Но вот зашевелился, задвигался народ во дворе, из дома выплеснулись наружу громкие причитания. Музыканты изготовились, старшой поднес трубу к губам, кивнул — и родилась, и потекла над утихшим селом чистая и скорбная музыка, от которой сердце сжималось в комок и замирало дыхание. И музыканты словно переродились, особенно ударник: он подтянулся, выпрямился, как бы устремляясь ввысь, когда, сдвинув руки с тарелками, тотчас разводил их и высоко воздевал к небу, а лицо при этом было строгое и торжественно-сосредоточенное.

Весь день потом до позднего и тяжелого забытья нет-нет да и возникала перед глазами у Першина эта картина.

Ваню как привезли в закрытом гробу, так и не открывали, потому что он сильно обгорел в машине, пока ее удалось затушить. И, может, потому, что никто его мертвым не видел — а народу было очень много, — поминки проходили как-то уж очень оживленно, как обед на полевом стане, когда работники группами прибывают с окрестных полей и, быстро «заправившись», уступают место другим. А может, это Першину одному так казалось из-за его муторного состояния. Он для приличия посидел, но только выпил водки и заел сладкой кутьей, испугался тотчас, не нарушил ли он этим какого-нибудь неизвестного правила. Но никто, похоже, ничего не заметил или не придали этому значения.

Больше всего Першину сейчас хотелось одиночества, но время еще было рабочее, и он по инерции пошел в контору. И хотя контора была тихой, как покинутый командой корабль, он постарался неслышно проникнуть в свой кабинет, боясь, что окажется где-нибудь за дверями истомившаяся от безлюдья душа и привяжется с разговорами.

От водки его отпустило немного, словно размякли какие-то путы, сжимавшие все внутри. Он сел за стол, но привычный вид его с разными засунутыми под стекло бумажками был неприятен. Он отвернулся и стал смотреть в окно, выходившее на Хорошиловский лес, ярусами поднимавшийся в гору от речки: ярко-зеленый тальник, потом потемнее — осинник с березами, а выше — и вовсе темный с бурым оттенком сосняк. В этом лесу во время колчаковщины беляки зарубили двух братьев Хорошиловых. Пришли без погон, с красными лентами на шапках — под партизан.
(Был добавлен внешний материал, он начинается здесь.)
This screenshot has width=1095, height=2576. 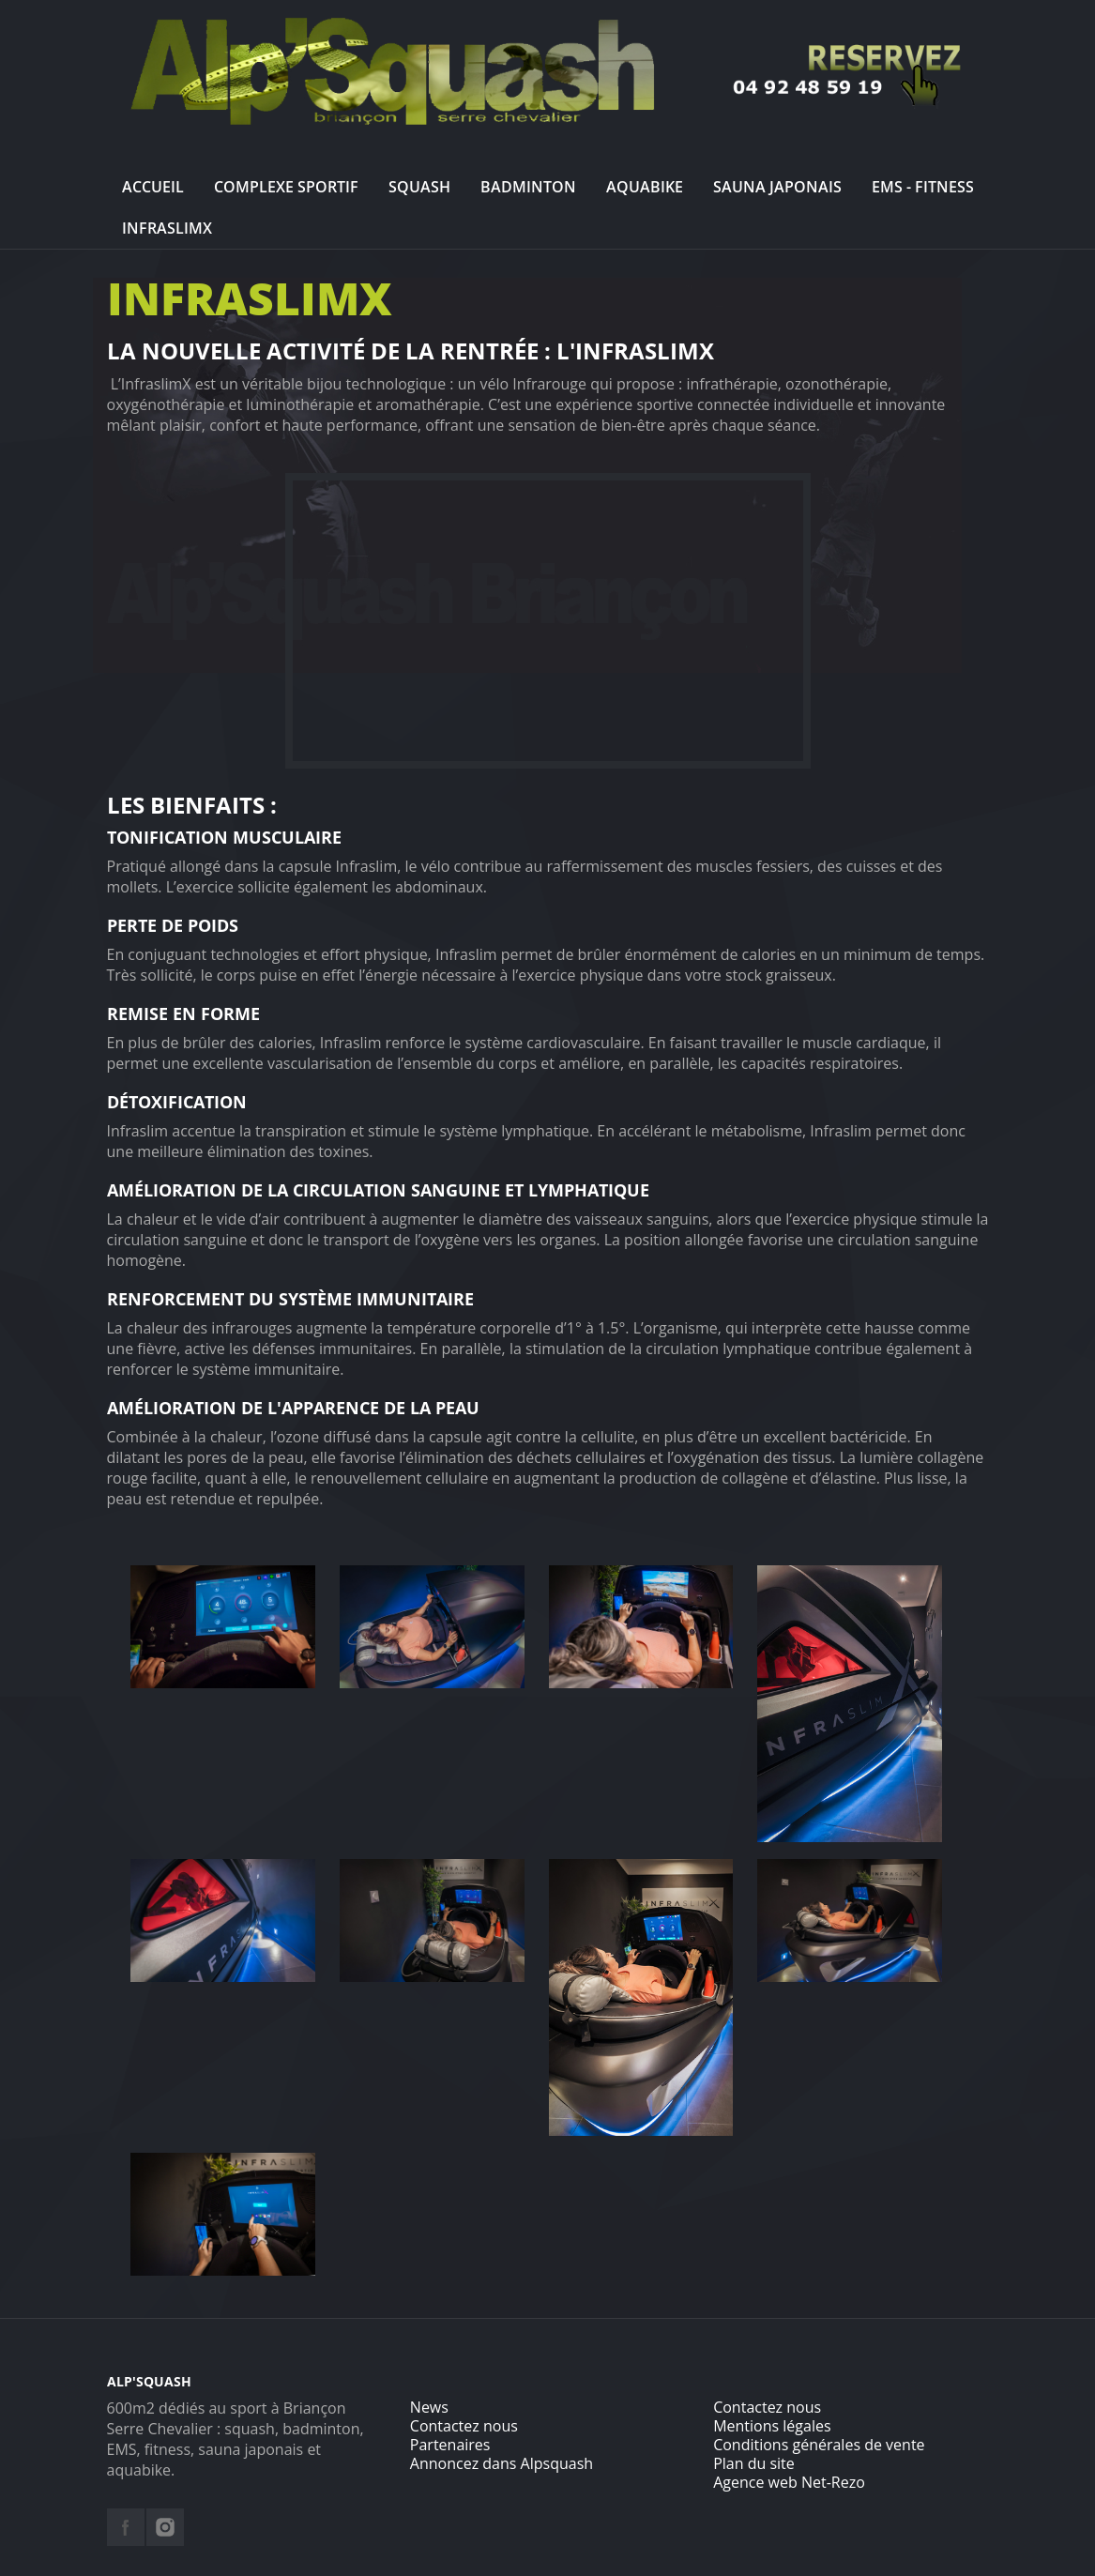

Про такие фокусы уже были наслышаны здесь, да и странно показалось многим, что в отряде не нашлось никого из знакомых по всей округе. Но братья были горячие, нетерпеливые — поддались обману, попросились к ним. Их взяли, но только речку переехали, за первыми же кустами связали, а в лесу столкнули с телеги и шашками порубили. Когда-то, маленьким, Першин не мог об этом думать без слез: так горько было представлять их под саблями — беспомощных, неловких, точно бескрылые птицы. Разве могли они знать, садясь на телегу, что жизнь их оборвется так неожиданно и так подло…

И разве мог знать Ваня Прохоров, что это последний его рейс. И может ли кто-нибудь вообще знать наперед об этом, если только не болен смертельно или не приговорен… Тогда какой же в этом смысл? Банальный вопрос.